___ SOURCE RECORDS
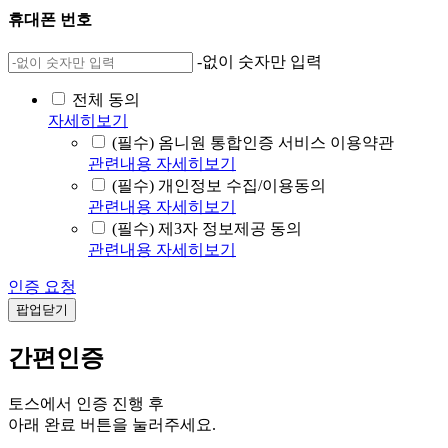
휴대폰 번호
-없이 숫자만 입력
전체 동의
자세히보기
(필수) 옴니원 통합인증 서비스 이용약관
관련내용 자세히보기
(필수) 개인정보 수집/이용동의
관련내용 자세히보기
(필수) 제3자 정보제공 동의
관련내용 자세히보기
인증 요청
팝업닫기
간편인증
토스에서 인증 진행 후
아래 완료 버튼을 눌러주세요.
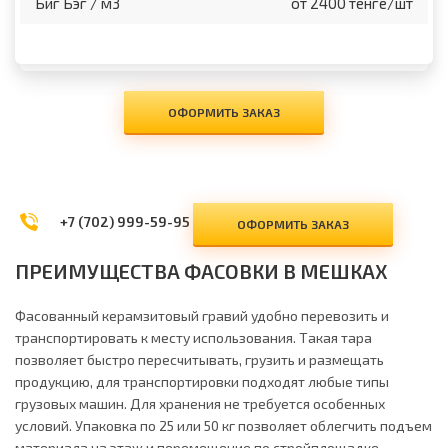
Биг Бэг / м3
от 2400 тенге/шт
ОФОРМИТЬ ЗАКАЗ
+7 (702) 999-59-95
ОФОРМИТЬ ЗАКАЗ
ПРЕИМУЩЕСТВА ФАСОВКИ В МЕШКАХ
Фасованный керамзитовый гравий удобно перевозить и
транспортировать к месту использования. Такая тара
позволяет быстро пересчитывать, грузить и размещать
продукцию, для транспортировки подходят любые типы
грузовых машин. Для хранения не требуется особенных
условий. Упаковка по 25 или 50 кг позволяет облегчить подъем
материала на этаж и перемещение по стройплощадке.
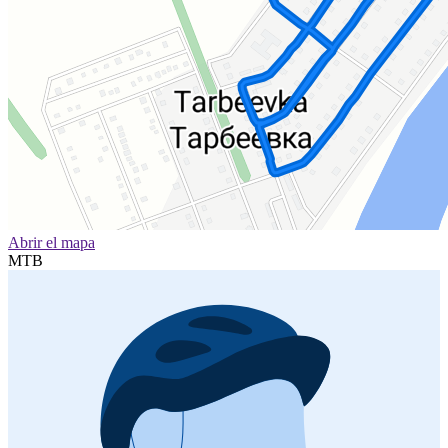
Abrir el mapa
MTB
______
# INSTRUCTIONS FOR THE TASK
Exact copies of all the entries are needed; output them without the pictures.

# TASK SOLUTION
휴대폰 번호
-없이 숫자만 입력
전체 동의
자세히보기
(필수) 옴니원 통합인증 서비스 이용약관
관련내용 자세히보기
(필수) 개인정보 수집/이용동의
관련내용 자세히보기
(필수) 제3자 정보제공 동의
관련내용 자세히보기
인증 요청
팝업닫기
간편인증
토스에서 인증 진행 후
아래 완료 버튼을 눌러주세요.
Биг Бэг / м3
от 2400 тенге/шт
ОФОРМИТЬ ЗАКАЗ
+7 (702) 999-59-95
ОФОРМИТЬ ЗАКАЗ
ПРЕИМУЩЕСТВА ФАСОВКИ В МЕШКАХ
Фасованный керамзитовый гравий удобно перевозить и
транспортировать к месту использования. Такая тара
позволяет быстро пересчитывать, грузить и размещать
продукцию, для транспортировки подходят любые типы
грузовых машин. Для хранения не требуется особенных
условий. Упаковка по 25 или 50 кг позволяет облегчить подъем
материала на этаж и перемещение по стройплощадке.
Abrir el mapa
MTB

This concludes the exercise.